What does Ozokerite/Synthetic Wax do in a cosmetic formula?
This ingredient is a structuring and viscosity-building agent that hardens sticks, balms, pencils, and creams while helping bind oils and pigments. It also adds film formation and water resistance by leaving a flexible, occlusive surface layer.
Is Ozokerite/Synthetic Wax clean?
From a clean-beauty perspective, this material is mainly a standards issue rather than a skin-tolerance issue: it is generally inert and low-sensitizing, but many clean frameworks flag fossil-derived or synthetic hydrocarbon structuring agents.

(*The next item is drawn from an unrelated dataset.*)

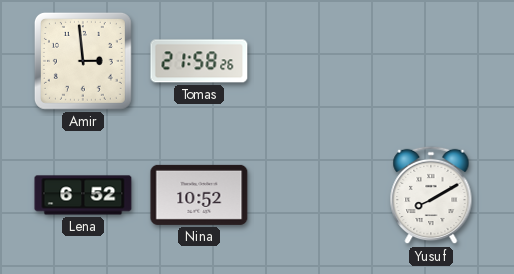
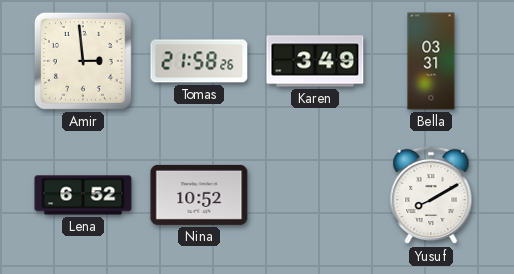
Karen: none -> 3:49
Bella: none -> 03:31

Residual refining impurities are controlled by cosmetic-grade specifications, yet the category still sees restricted-list friction.

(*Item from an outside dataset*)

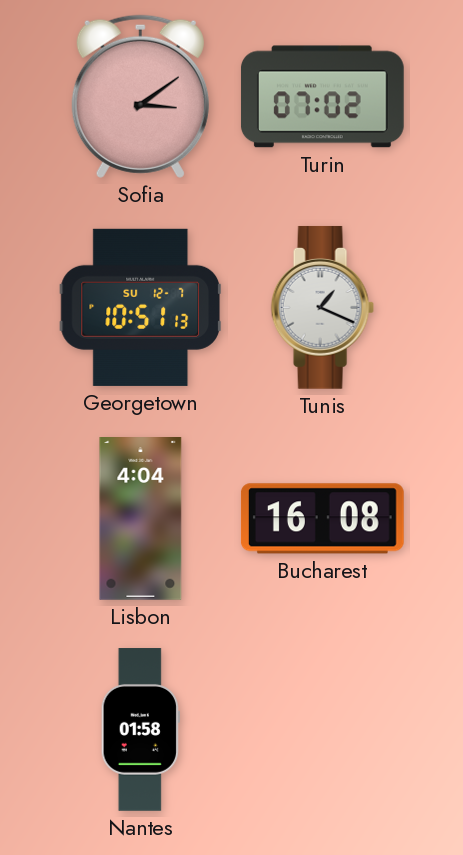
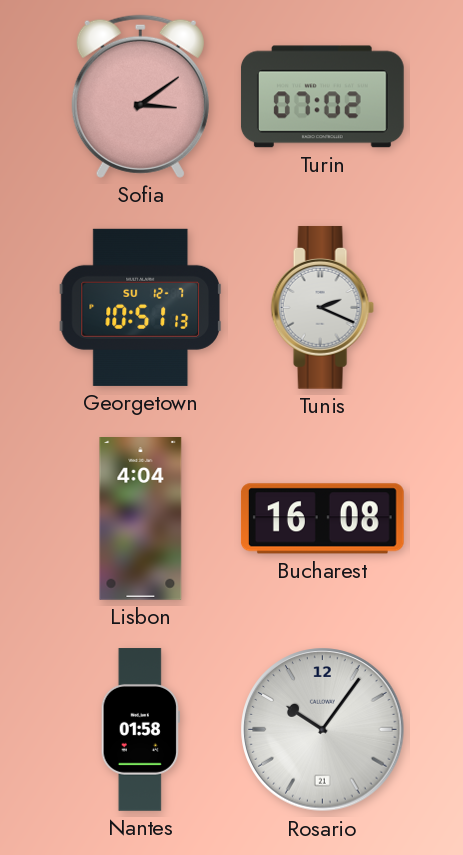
Tunis: 1:19 -> 2:19
Rosario: none -> 10:06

Is Ozokerite/Synthetic Wax sustainable?
It is typically sourced from mined fossil mineral deposits or made from petrochemical feedstocks, so renewability is weak. The material is not readily biodegradable and can persist as solid hydrocarbon residue, although it is used at low levels and is not water soluble.
Is Ozokerite/Synthetic Wax COSMOS-approved?
It is not permitted under COSMOS-natural or COSMOS-organic standards when derived from petrochemical or fossil hydrocarbon sources, and the synthetic version is not a permitted natural-origin material. Green Chemistry fit is limited because the feedstocks are nonrenewable and biodegradability is poor, even though the material is stable and usually formulated without reactive chemistry.
How does Ozokerite/Synthetic Wax work chemically?
This material is a high-molecular-weight mixture of saturated hydrocarbons with a broad melting range, valued for crystallinity, hardness, and oil binding in anhydrous systems. Typical use is about 1 to 20%, lower in emulsions for viscosity and higher in sticks, balms, and pencils; it is essentially pH-independent, oxidation-resistant, and incompatible with systems that require ready water dispersibility.